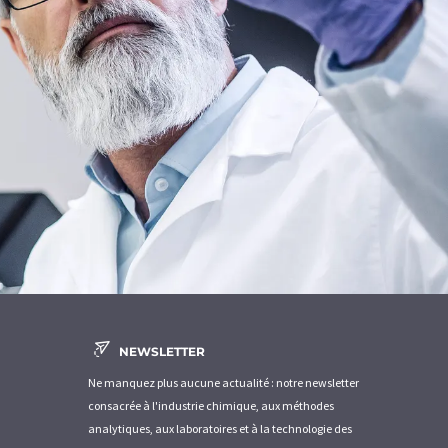
NEWSLETTER
Ne manquez plus aucune actualité : notre newsletter
consacrée à l'industrie chimique, aux méthodes
analytiques, aux laboratoires et à la technologie des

▶ **Requirement**
Each line above should be output exactly, apart from the pictures.

▶ **Answer box**
NEWSLETTER
Ne manquez plus aucune actualité : notre newsletter
consacrée à l'industrie chimique, aux méthodes
analytiques, aux laboratoires et à la technologie des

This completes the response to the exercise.